◆ Exercise objective
Word for word, restate every line from the one with "Find liver." through the end of the records below, both included, and add nothing.

◆ Stored dataset items
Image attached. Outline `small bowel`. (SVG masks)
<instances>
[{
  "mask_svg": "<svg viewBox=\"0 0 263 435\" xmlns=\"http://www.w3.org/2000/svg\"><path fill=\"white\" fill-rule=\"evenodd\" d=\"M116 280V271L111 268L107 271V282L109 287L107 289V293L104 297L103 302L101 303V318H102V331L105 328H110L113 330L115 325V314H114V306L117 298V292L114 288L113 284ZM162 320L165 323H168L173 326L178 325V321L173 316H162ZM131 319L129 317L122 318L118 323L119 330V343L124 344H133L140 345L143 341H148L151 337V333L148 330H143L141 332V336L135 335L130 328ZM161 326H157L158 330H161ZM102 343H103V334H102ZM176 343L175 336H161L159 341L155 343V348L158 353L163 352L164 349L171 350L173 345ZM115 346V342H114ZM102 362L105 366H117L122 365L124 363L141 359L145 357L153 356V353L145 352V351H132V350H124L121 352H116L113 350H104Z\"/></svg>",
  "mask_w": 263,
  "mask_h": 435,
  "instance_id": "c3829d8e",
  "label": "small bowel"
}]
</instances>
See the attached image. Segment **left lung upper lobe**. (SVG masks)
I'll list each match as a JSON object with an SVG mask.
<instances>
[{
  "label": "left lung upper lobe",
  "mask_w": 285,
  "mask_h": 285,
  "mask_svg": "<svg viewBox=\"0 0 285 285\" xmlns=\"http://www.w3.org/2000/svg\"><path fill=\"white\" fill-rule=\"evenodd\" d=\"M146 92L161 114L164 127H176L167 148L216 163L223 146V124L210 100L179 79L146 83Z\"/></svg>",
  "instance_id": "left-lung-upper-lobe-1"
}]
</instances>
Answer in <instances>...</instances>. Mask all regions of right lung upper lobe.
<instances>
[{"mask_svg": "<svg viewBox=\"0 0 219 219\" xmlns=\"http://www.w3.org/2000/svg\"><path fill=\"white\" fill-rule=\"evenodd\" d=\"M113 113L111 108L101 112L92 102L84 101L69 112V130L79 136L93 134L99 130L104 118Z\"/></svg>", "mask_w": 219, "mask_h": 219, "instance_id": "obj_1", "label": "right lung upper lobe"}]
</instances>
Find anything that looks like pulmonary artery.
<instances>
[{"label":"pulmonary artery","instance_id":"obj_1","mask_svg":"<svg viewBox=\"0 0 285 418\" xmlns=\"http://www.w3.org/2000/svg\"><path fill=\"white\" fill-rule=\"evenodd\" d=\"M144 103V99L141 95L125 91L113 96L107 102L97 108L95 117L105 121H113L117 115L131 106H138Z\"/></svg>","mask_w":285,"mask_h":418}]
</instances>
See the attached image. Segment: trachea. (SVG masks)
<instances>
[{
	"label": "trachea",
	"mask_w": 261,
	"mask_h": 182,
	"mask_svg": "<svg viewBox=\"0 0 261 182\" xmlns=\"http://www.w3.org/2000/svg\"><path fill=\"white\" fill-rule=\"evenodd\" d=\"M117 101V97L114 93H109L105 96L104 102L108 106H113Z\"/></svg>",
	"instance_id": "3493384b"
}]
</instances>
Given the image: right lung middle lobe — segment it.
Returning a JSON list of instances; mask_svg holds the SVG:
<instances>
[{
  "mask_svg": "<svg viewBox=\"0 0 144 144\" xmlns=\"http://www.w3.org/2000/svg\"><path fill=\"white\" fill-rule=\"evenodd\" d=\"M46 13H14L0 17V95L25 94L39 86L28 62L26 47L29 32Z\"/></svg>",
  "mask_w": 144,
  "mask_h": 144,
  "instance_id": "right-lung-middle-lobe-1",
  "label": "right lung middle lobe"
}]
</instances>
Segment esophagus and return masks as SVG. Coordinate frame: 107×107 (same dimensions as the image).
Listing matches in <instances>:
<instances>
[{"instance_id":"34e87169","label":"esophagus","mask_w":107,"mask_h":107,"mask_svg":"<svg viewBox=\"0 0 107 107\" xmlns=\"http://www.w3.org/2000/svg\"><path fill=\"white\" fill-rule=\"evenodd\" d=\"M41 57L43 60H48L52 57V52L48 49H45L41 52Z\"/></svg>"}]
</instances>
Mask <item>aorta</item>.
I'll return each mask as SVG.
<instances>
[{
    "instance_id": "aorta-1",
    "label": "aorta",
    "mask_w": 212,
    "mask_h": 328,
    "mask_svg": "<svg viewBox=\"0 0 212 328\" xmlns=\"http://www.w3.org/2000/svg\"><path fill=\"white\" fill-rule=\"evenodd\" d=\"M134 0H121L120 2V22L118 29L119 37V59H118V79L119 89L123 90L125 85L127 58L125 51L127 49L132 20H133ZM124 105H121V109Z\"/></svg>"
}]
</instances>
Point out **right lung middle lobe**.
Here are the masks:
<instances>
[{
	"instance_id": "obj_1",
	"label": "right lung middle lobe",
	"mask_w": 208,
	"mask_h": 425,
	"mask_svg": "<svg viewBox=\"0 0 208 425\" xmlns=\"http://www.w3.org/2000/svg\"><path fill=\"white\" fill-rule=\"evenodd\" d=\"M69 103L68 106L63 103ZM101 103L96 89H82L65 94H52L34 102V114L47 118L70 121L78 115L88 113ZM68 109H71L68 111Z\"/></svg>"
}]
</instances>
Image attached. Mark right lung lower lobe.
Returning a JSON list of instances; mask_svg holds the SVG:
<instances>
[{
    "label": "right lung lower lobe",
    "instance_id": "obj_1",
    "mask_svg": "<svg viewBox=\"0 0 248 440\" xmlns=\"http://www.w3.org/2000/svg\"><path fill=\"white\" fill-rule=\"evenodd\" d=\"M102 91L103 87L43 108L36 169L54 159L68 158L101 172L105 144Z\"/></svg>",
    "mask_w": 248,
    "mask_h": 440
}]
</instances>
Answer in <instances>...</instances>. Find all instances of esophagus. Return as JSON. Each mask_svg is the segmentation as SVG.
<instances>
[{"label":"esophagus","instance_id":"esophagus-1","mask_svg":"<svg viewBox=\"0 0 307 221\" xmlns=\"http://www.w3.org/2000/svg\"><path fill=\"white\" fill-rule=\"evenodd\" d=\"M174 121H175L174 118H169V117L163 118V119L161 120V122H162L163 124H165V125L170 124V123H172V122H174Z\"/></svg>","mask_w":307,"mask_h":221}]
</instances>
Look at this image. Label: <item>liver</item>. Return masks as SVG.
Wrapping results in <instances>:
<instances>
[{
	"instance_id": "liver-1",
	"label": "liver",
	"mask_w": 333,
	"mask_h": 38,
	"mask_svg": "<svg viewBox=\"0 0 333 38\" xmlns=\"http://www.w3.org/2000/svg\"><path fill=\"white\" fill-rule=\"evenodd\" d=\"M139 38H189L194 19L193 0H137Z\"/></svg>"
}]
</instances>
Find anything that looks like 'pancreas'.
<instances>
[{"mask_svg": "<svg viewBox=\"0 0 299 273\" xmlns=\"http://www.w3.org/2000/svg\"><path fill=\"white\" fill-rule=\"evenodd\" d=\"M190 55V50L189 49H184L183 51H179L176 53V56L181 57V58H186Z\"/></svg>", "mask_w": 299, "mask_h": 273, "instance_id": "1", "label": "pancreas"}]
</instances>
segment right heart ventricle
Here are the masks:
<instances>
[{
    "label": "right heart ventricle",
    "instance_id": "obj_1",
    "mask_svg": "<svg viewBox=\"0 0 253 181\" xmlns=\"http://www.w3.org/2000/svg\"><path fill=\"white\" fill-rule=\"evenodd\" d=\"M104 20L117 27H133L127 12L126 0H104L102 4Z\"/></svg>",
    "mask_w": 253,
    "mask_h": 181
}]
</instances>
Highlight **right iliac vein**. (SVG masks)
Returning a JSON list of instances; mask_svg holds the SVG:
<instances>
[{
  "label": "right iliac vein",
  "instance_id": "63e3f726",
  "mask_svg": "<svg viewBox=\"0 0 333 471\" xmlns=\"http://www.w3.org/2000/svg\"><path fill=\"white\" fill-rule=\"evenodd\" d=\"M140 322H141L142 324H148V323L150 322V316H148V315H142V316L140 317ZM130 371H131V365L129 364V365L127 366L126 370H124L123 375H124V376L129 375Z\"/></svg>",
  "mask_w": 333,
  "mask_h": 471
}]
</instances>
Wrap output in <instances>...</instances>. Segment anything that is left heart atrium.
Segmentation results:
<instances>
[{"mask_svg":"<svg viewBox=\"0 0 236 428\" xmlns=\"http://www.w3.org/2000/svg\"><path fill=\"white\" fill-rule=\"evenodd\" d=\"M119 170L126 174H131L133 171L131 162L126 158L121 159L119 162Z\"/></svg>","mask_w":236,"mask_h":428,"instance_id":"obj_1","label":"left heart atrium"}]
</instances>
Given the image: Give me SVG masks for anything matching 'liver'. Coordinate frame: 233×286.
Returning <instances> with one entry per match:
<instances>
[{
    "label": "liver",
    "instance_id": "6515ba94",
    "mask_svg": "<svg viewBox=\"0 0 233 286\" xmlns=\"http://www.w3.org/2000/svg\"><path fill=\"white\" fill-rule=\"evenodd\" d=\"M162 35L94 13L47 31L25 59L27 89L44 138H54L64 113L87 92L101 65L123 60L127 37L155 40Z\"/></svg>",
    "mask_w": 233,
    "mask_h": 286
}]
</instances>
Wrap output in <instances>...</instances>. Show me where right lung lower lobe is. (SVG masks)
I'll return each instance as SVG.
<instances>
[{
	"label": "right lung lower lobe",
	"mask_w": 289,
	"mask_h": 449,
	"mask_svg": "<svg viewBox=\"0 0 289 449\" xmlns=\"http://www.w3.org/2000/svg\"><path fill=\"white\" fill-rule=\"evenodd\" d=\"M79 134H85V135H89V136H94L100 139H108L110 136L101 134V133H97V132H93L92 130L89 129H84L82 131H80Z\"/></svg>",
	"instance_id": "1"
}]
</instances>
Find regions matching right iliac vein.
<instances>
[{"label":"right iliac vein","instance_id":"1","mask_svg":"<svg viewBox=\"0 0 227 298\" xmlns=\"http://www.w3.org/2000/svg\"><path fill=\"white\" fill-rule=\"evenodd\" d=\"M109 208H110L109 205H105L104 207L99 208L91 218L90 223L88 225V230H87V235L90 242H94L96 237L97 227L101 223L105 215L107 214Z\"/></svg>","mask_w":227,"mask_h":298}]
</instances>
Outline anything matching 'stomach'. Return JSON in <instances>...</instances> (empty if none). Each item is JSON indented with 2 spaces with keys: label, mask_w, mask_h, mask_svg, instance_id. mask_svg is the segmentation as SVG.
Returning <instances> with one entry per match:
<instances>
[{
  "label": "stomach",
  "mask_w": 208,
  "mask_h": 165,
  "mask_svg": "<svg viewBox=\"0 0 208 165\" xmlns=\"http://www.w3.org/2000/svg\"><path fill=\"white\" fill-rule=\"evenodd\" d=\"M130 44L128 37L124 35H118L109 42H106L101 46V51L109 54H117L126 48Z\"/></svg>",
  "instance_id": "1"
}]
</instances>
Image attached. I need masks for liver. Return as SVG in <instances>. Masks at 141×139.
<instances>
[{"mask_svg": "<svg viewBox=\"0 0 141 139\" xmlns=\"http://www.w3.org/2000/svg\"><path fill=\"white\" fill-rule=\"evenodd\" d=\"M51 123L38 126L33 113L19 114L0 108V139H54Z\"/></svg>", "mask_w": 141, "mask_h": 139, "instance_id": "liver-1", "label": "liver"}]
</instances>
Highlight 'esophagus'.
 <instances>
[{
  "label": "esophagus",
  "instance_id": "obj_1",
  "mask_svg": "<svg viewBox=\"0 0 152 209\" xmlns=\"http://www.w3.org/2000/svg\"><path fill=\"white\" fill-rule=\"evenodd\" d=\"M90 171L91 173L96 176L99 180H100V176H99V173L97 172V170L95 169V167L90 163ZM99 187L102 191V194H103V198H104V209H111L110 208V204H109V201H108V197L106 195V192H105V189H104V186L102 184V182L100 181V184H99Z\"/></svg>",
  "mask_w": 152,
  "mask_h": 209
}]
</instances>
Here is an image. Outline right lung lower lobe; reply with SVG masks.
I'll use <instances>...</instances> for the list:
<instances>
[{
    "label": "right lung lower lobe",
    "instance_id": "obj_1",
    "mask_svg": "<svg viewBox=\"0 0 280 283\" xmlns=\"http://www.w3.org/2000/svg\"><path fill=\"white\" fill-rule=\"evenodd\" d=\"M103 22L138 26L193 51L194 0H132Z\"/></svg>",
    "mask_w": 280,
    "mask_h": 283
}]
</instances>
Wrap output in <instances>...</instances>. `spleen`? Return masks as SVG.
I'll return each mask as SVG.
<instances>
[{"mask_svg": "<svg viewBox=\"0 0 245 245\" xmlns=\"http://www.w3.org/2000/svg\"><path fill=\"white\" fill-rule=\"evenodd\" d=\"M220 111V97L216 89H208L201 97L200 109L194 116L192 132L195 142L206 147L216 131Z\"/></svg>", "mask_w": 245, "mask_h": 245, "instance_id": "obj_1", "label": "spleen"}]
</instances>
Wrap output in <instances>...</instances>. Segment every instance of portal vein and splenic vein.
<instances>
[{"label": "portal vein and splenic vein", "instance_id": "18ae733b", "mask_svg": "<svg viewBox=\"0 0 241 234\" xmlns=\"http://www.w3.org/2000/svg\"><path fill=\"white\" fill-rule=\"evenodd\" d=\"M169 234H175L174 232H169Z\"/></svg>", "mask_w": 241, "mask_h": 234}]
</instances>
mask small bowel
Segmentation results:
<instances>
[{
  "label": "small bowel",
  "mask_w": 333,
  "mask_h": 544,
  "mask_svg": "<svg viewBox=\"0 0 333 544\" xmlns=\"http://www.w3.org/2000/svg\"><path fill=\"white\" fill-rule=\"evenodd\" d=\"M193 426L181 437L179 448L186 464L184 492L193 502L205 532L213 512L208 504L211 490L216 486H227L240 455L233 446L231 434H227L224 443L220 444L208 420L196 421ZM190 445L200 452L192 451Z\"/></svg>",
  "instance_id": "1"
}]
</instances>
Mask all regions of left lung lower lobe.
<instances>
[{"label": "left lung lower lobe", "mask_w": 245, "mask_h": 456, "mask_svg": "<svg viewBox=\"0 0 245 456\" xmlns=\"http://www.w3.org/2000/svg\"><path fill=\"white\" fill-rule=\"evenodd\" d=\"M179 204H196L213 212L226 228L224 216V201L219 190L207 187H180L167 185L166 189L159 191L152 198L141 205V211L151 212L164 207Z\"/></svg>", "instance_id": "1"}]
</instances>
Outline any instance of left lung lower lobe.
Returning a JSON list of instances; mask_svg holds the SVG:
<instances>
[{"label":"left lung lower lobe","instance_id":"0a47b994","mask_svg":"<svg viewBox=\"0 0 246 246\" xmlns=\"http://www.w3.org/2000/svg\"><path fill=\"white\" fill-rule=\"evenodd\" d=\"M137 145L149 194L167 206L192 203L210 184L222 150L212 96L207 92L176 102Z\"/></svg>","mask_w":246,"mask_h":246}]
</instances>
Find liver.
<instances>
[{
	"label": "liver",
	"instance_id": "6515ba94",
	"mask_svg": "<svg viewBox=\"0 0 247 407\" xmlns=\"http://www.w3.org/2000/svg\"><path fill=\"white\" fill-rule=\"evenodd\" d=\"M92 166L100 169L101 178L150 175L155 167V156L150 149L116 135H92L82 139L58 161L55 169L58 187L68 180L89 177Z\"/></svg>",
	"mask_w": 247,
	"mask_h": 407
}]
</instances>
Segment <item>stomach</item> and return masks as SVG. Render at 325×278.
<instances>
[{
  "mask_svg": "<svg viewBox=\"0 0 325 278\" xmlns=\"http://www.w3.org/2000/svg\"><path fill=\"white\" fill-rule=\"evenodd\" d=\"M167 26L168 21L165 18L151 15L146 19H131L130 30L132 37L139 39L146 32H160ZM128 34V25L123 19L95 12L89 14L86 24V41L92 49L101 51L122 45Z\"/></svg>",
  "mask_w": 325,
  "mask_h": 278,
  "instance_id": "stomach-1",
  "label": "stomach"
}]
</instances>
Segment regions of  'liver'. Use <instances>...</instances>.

◆ Exercise solution
Find liver.
<instances>
[{
	"label": "liver",
	"instance_id": "6515ba94",
	"mask_svg": "<svg viewBox=\"0 0 247 407\" xmlns=\"http://www.w3.org/2000/svg\"><path fill=\"white\" fill-rule=\"evenodd\" d=\"M92 166L100 169L101 178L150 175L155 167V156L150 149L116 135H92L82 139L58 161L55 169L58 187L68 180L89 177Z\"/></svg>",
	"mask_w": 247,
	"mask_h": 407
}]
</instances>
Segment <item>stomach</item> and return masks as SVG. Render at 325×278.
<instances>
[{
  "mask_svg": "<svg viewBox=\"0 0 325 278\" xmlns=\"http://www.w3.org/2000/svg\"><path fill=\"white\" fill-rule=\"evenodd\" d=\"M167 26L168 21L165 18L151 15L146 19H131L130 30L132 37L139 39L146 32H160ZM128 34V25L123 19L95 12L89 14L86 24V41L92 49L101 51L122 45Z\"/></svg>",
  "mask_w": 325,
  "mask_h": 278,
  "instance_id": "stomach-1",
  "label": "stomach"
}]
</instances>
Segment regions of  'liver'. Use <instances>...</instances>.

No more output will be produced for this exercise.